╭─ Data in this exercise
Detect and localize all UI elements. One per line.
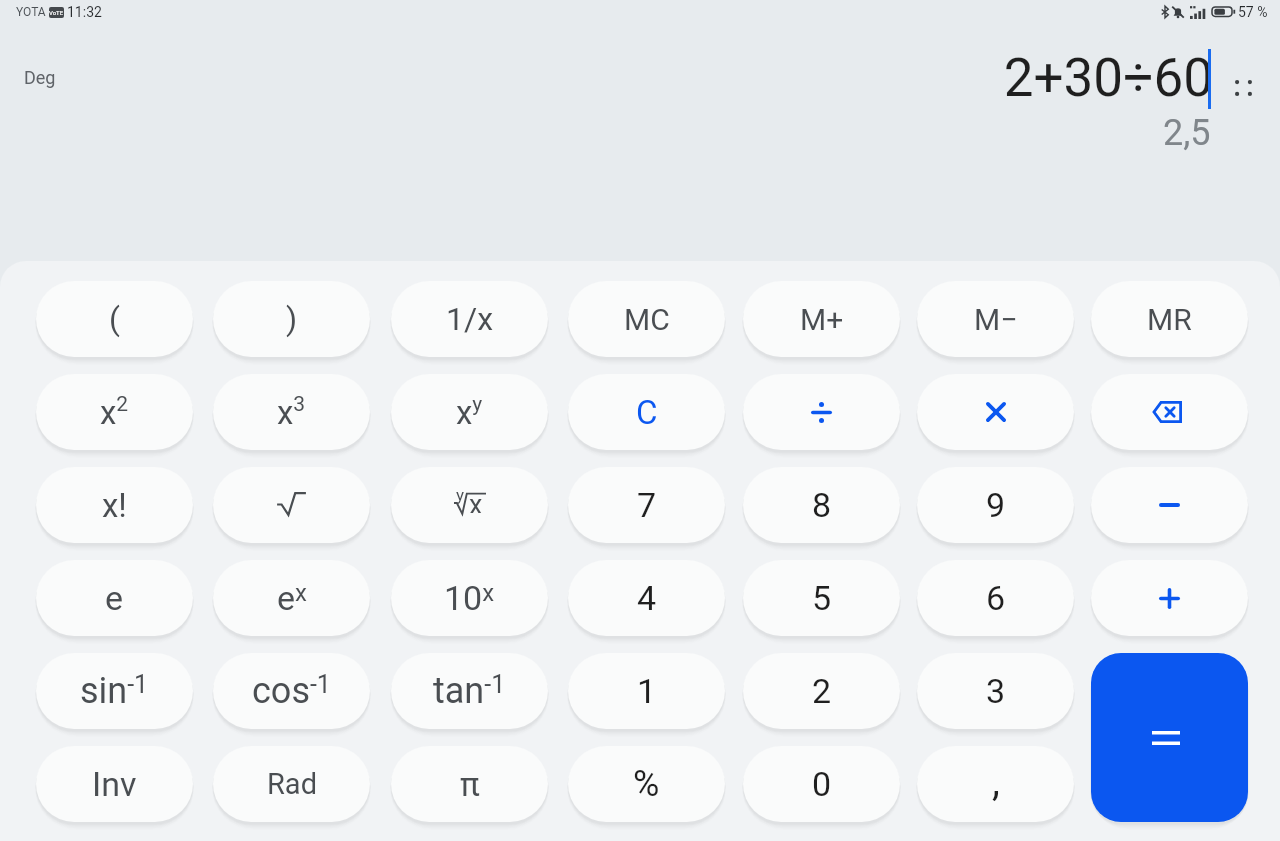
staticText: Deg bbox=[24, 67, 56, 88]
button[interactable]: cos-1 bbox=[213, 653, 370, 729]
button[interactable]: ) bbox=[213, 281, 370, 357]
button[interactable]: 1/x bbox=[391, 281, 548, 357]
staticText: xy bbox=[456, 392, 483, 432]
staticText: % bbox=[633, 763, 660, 805]
staticText: Inv bbox=[92, 764, 137, 804]
staticText: π bbox=[460, 765, 480, 804]
staticText: 1/x bbox=[446, 300, 494, 338]
button[interactable]: x! bbox=[36, 467, 193, 543]
staticText: x! bbox=[102, 486, 127, 525]
button[interactable]: MR bbox=[1091, 281, 1248, 357]
staticText: 0 bbox=[812, 764, 832, 804]
other: Divide bbox=[811, 402, 832, 423]
button[interactable]: % bbox=[568, 746, 725, 822]
staticText: , bbox=[992, 758, 1000, 805]
staticText: 2+30÷60 bbox=[1003, 47, 1213, 109]
other: Plus bbox=[1159, 588, 1180, 609]
button[interactable]: 8 bbox=[743, 467, 900, 543]
staticText: 5 bbox=[812, 578, 832, 618]
staticText: 11:32 bbox=[67, 4, 102, 20]
staticText: M+ bbox=[800, 302, 844, 337]
button[interactable]: y-th root of x bbox=[391, 467, 548, 543]
button[interactable]: Backspace bbox=[1091, 374, 1248, 450]
staticText: cos-1 bbox=[252, 670, 331, 712]
button[interactable]: 4 bbox=[568, 560, 725, 636]
other: Minus bbox=[1159, 503, 1180, 507]
button[interactable]: ex bbox=[213, 560, 370, 636]
button[interactable]: Deg bbox=[12, 57, 68, 98]
staticText: ex bbox=[277, 578, 307, 618]
staticText: 4 bbox=[637, 578, 657, 618]
staticText: sin-1 bbox=[80, 670, 149, 712]
staticText: Rad bbox=[267, 767, 317, 801]
staticText: x bbox=[469, 489, 483, 513]
staticText: MR bbox=[1147, 302, 1192, 337]
staticText: 9 bbox=[986, 485, 1006, 525]
staticText: 8 bbox=[812, 485, 832, 525]
staticText: M− bbox=[974, 302, 1018, 337]
staticText: 2,5 bbox=[1163, 112, 1211, 154]
button[interactable]: Equals bbox=[1091, 653, 1248, 822]
button[interactable]: 10x bbox=[391, 560, 548, 636]
button[interactable]: Minus bbox=[1091, 467, 1248, 543]
staticText: 57 % bbox=[1238, 4, 1268, 20]
button[interactable]: M+ bbox=[743, 281, 900, 357]
button[interactable]: x3 bbox=[213, 374, 370, 450]
button[interactable]: 2 bbox=[743, 653, 900, 729]
button[interactable]: π bbox=[391, 746, 548, 822]
staticText: ) bbox=[286, 300, 298, 338]
button[interactable]: 3 bbox=[917, 653, 1074, 729]
staticText: YOTA bbox=[16, 5, 46, 19]
button[interactable]: Divide bbox=[743, 374, 900, 450]
staticText: VoTE bbox=[49, 9, 64, 16]
other: y-th root of x bbox=[454, 490, 486, 514]
button[interactable]: e bbox=[36, 560, 193, 636]
staticText: 6 bbox=[986, 578, 1006, 618]
button[interactable]: MC bbox=[568, 281, 725, 357]
button[interactable]: 1 bbox=[568, 653, 725, 729]
button[interactable]: C bbox=[568, 374, 725, 450]
button[interactable]: ( bbox=[36, 281, 193, 357]
staticText: tan-1 bbox=[433, 670, 506, 712]
staticText: C bbox=[636, 393, 658, 432]
button[interactable]: M− bbox=[917, 281, 1074, 357]
staticText: 7 bbox=[637, 485, 657, 525]
staticText: y bbox=[456, 485, 465, 505]
button[interactable]: 9 bbox=[917, 467, 1074, 543]
button[interactable]: sin-1 bbox=[36, 653, 193, 729]
button[interactable]: Rad bbox=[213, 746, 370, 822]
button[interactable]: Square root bbox=[213, 467, 370, 543]
button[interactable]: , bbox=[917, 746, 1074, 822]
staticText: 3 bbox=[986, 671, 1006, 711]
other: Backspace bbox=[1152, 401, 1182, 423]
staticText: x2 bbox=[100, 392, 129, 432]
staticText: 2 bbox=[812, 671, 832, 711]
button[interactable]: History bbox=[1231, 76, 1255, 100]
button[interactable]: Multiply bbox=[917, 374, 1074, 450]
button[interactable]: Inv bbox=[36, 746, 193, 822]
other: Multiply bbox=[986, 402, 1006, 422]
other: Square root bbox=[276, 492, 307, 516]
button[interactable]: xy bbox=[391, 374, 548, 450]
button[interactable]: tan-1 bbox=[391, 653, 548, 729]
button[interactable]: x2 bbox=[36, 374, 193, 450]
staticText: x3 bbox=[277, 392, 306, 432]
staticText: ( bbox=[109, 300, 120, 338]
button[interactable]: Plus bbox=[1091, 560, 1248, 636]
button[interactable]: 5 bbox=[743, 560, 900, 636]
button[interactable]: 7 bbox=[568, 467, 725, 543]
staticText: 10x bbox=[444, 578, 495, 618]
button[interactable]: 6 bbox=[917, 560, 1074, 636]
button[interactable]: 0 bbox=[743, 746, 900, 822]
staticText: 1 bbox=[637, 671, 657, 711]
staticText: e bbox=[105, 578, 124, 618]
staticText: MC bbox=[624, 302, 670, 337]
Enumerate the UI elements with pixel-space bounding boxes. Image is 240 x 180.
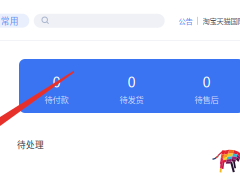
staticText: 待发货 (120, 94, 144, 106)
button[interactable]: 0 (19, 59, 94, 113)
staticText: 公告 (178, 16, 192, 26)
button[interactable]: 0 (94, 59, 169, 113)
button[interactable] (34, 14, 165, 28)
staticText: 淘宝天猫国际 (202, 16, 240, 26)
staticText: 0 (128, 70, 136, 92)
button[interactable]: 0 (169, 59, 240, 113)
staticText: 待付款 (44, 94, 68, 106)
button[interactable]: 公告 (178, 16, 192, 26)
staticText: 0 (202, 70, 210, 92)
staticText: 0 (52, 70, 60, 92)
staticText: 待处理 (17, 138, 44, 151)
staticText: 待售后 (194, 94, 218, 106)
button[interactable]: 常用 (0, 14, 29, 28)
staticText: 常用 (1, 14, 19, 27)
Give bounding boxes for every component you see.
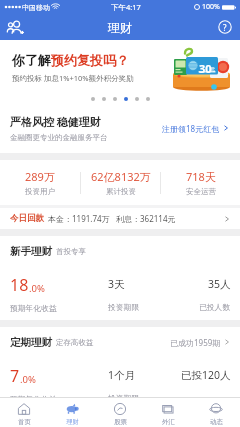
staticText: .0% [29,282,45,295]
button[interactable]: 你了解预约复投吗？ [0,40,240,103]
button[interactable]: 动态 [192,400,240,426]
staticText: 投资用户 [25,187,55,196]
staticText: 7 [10,365,20,387]
button[interactable]: 外汇 [144,400,192,426]
staticText: 30 [199,61,212,76]
staticText: 已投人数 [199,302,231,312]
staticText: ? [223,22,227,33]
button[interactable]: 首页 [0,400,48,426]
staticText: 你了解预约复投吗？ [12,52,129,68]
staticText: 股票 [114,418,127,426]
staticText: 本金：1191.74万 [48,213,110,224]
button[interactable]: 今日回款 [0,208,240,229]
staticText: 已成功1959期 [170,337,221,348]
staticText: 外汇 [162,418,175,426]
staticText: 金融圈更专业的金融服务平台 [10,133,108,142]
button[interactable]: Invite friends [0,14,30,40]
staticText: 预期年化收益 [10,394,57,397]
staticText: 718天 [186,169,216,184]
staticText: 安全运营 [186,187,216,196]
staticText: 100% [202,2,220,12]
staticText: 累计投资 [106,187,136,196]
button[interactable]: 严格风控 稳健理财 [0,103,240,153]
staticText: 289万 [25,169,55,184]
staticText: 注册领18元红包 [162,123,220,134]
staticText: 1个月 [108,368,136,382]
staticText: 定存高收益 [56,338,94,347]
staticText: 预约投标 加息1%+10%额外积分奖励 [12,73,134,83]
staticText: 定期理财 [10,336,52,349]
button[interactable]: 新手理财 [0,236,240,320]
staticText: 元 [210,66,215,72]
button[interactable]: 定期理财 [0,327,240,397]
staticText: 中国移动 [22,3,50,12]
staticText: 投资期限 [108,393,140,397]
staticText: 35人 [208,277,231,291]
staticText: 理财 [108,20,132,35]
staticText: 利息：362114元 [116,213,176,224]
staticText: 严格风控 稳健理财 [10,114,101,129]
staticText: 下午4:17 [111,2,141,12]
staticText: 18 [10,274,29,296]
staticText: 62亿8132万 [91,169,151,184]
button[interactable]: Help [210,14,240,40]
staticText: .0% [20,373,36,386]
staticText: 3天 [108,277,125,291]
staticText: 已投120人 [181,368,231,382]
staticText: 预期年化收益 [10,303,57,313]
staticText: 首投专享 [56,247,86,256]
staticText: 新手理财 [10,245,52,258]
staticText: 动态 [210,418,223,426]
staticText: 投资期限 [108,302,140,312]
staticText: 今日回款 [10,213,44,224]
button[interactable]: 股票 [96,400,144,426]
staticText: 首页 [18,418,31,426]
button[interactable]: 理财 [48,400,96,426]
staticText: 理财 [66,418,79,426]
╰─
> Your objective
Could you give again precisely the lines from the one containing "Give bounding boxes" through the final line of the material above, both included, and no others, dropping the pictures?

> Response to this exercise
Give bounding boxes for every component you see.
staticText: .0% [29,282,45,295]
button[interactable]: 你了解预约复投吗？ [0,40,240,103]
button[interactable]: 动态 [192,400,240,426]
staticText: 投资用户 [25,187,55,196]
staticText: 7 [10,365,20,387]
button[interactable]: 外汇 [144,400,192,426]
staticText: 30 [199,61,212,76]
staticText: 已投人数 [199,302,231,312]
staticText: ? [223,22,227,33]
button[interactable]: 首页 [0,400,48,426]
staticText: 你了解预约复投吗？ [12,52,129,68]
staticText: 股票 [114,418,127,426]
staticText: 本金：1191.74万 [48,213,110,224]
button[interactable]: 今日回款 [0,208,240,229]
staticText: 已成功1959期 [170,337,221,348]
staticText: 外汇 [162,418,175,426]
staticText: 金融圈更专业的金融服务平台 [10,133,108,142]
button[interactable]: Invite friends [0,14,30,40]
staticText: 预期年化收益 [10,394,57,397]
staticText: 718天 [186,169,216,184]
staticText: 安全运营 [186,187,216,196]
staticText: 100% [202,2,220,12]
staticText: 累计投资 [106,187,136,196]
button[interactable]: 严格风控 稳健理财 [0,103,240,153]
staticText: 289万 [25,169,55,184]
staticText: 注册领18元红包 [162,123,220,134]
staticText: 1个月 [108,368,136,382]
staticText: 定存高收益 [56,338,94,347]
staticText: 预约投标 加息1%+10%额外积分奖励 [12,73,134,83]
staticText: 定期理财 [10,336,52,349]
button[interactable]: 新手理财 [0,236,240,320]
staticText: 元 [210,66,215,72]
button[interactable]: 定期理财 [0,327,240,397]
staticText: 中国移动 [22,3,50,12]
staticText: 投资期限 [108,393,140,397]
staticText: 35人 [208,277,231,291]
staticText: 理财 [108,20,132,35]
staticText: 利息：362114元 [116,213,176,224]
staticText: 严格风控 稳健理财 [10,114,101,129]
staticText: 下午4:17 [111,2,141,12]
staticText: 18 [10,274,29,296]
staticText: 62亿8132万 [91,169,151,184]
button[interactable]: Help [210,14,240,40]
staticText: .0% [20,373,36,386]
staticText: 3天 [108,277,125,291]
staticText: 已投120人 [181,368,231,382]
staticText: 预期年化收益 [10,303,57,313]
staticText: 首投专享 [56,247,86,256]
staticText: 新手理财 [10,245,52,258]
staticText: 动态 [210,418,223,426]
staticText: 投资期限 [108,302,140,312]
staticText: 今日回款 [10,213,44,224]
button[interactable]: 股票 [96,400,144,426]
staticText: 首页 [18,418,31,426]
button[interactable]: 理财 [48,400,96,426]
staticText: 理财 [66,418,79,426]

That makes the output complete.